Your assignment
Lines from the top of the entries down to the line with "Лента новостей" must be set down exactly as they stand, with both ends retained.

Provided data
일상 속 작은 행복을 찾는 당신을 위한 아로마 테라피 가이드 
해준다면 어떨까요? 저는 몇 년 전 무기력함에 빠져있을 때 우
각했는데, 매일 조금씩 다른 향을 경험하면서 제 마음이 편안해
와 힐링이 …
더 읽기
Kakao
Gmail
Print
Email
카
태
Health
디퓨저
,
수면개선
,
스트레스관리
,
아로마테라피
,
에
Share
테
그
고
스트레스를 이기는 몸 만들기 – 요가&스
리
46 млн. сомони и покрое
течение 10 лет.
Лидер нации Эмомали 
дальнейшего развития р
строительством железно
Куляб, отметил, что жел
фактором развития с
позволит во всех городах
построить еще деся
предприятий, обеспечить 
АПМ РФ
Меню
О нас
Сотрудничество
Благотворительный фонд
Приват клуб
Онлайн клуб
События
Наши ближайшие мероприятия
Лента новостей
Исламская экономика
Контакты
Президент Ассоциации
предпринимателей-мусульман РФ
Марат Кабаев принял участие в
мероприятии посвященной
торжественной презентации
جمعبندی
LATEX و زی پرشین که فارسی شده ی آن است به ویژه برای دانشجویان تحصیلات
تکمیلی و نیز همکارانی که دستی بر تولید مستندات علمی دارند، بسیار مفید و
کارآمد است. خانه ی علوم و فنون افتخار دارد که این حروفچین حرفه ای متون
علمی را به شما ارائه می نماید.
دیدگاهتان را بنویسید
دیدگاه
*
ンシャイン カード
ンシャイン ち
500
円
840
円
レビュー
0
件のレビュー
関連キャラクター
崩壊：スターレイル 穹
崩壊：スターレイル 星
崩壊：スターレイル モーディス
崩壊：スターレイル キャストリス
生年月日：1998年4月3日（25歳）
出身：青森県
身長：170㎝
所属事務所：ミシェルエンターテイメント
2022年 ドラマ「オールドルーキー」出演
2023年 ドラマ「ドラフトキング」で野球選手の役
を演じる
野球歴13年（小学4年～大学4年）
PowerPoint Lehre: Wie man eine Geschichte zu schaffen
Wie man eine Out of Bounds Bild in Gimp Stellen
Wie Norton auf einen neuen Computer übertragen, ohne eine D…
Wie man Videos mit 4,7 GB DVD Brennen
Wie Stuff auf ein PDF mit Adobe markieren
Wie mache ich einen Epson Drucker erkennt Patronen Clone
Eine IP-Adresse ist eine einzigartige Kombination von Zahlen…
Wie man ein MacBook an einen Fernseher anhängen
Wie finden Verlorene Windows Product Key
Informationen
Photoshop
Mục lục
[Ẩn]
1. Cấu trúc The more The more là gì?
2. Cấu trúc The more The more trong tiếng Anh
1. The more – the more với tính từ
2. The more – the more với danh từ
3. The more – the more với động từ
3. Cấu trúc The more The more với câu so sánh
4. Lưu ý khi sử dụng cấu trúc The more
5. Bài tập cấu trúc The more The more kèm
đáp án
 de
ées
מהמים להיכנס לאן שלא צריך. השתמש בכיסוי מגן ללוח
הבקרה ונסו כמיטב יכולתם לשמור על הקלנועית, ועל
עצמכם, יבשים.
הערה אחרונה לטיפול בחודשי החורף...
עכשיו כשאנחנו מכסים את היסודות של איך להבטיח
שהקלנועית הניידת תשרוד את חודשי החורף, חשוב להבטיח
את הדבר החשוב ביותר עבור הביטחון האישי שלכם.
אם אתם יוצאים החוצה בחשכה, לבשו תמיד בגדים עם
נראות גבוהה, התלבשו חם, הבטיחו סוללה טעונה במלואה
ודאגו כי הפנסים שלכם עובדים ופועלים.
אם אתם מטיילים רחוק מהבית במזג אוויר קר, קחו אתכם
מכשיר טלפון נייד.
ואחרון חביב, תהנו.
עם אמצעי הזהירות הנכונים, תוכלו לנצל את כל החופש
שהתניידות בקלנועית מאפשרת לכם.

Response to this task
일상 속 작은 행복을 찾는 당신을 위한 아로마 테라피 가이드 
해준다면 어떨까요? 저는 몇 년 전 무기력함에 빠져있을 때 우
각했는데, 매일 조금씩 다른 향을 경험하면서 제 마음이 편안해
와 힐링이 …
더 읽기
Kakao
Gmail
Print
Email
카
태
Health
디퓨저
,
수면개선
,
스트레스관리
,
아로마테라피
,
에
Share
테
그
고
스트레스를 이기는 몸 만들기 – 요가&스
리
46 млн. сомони и покрое
течение 10 лет.
Лидер нации Эмомали 
дальнейшего развития р
строительством железно
Куляб, отметил, что жел
фактором развития с
позволит во всех городах
построить еще деся
предприятий, обеспечить 
АПМ РФ
Меню
О нас
Сотрудничество
Благотворительный фонд
Приват клуб
Онлайн клуб
События
Наши ближайшие мероприятия
Лента новостей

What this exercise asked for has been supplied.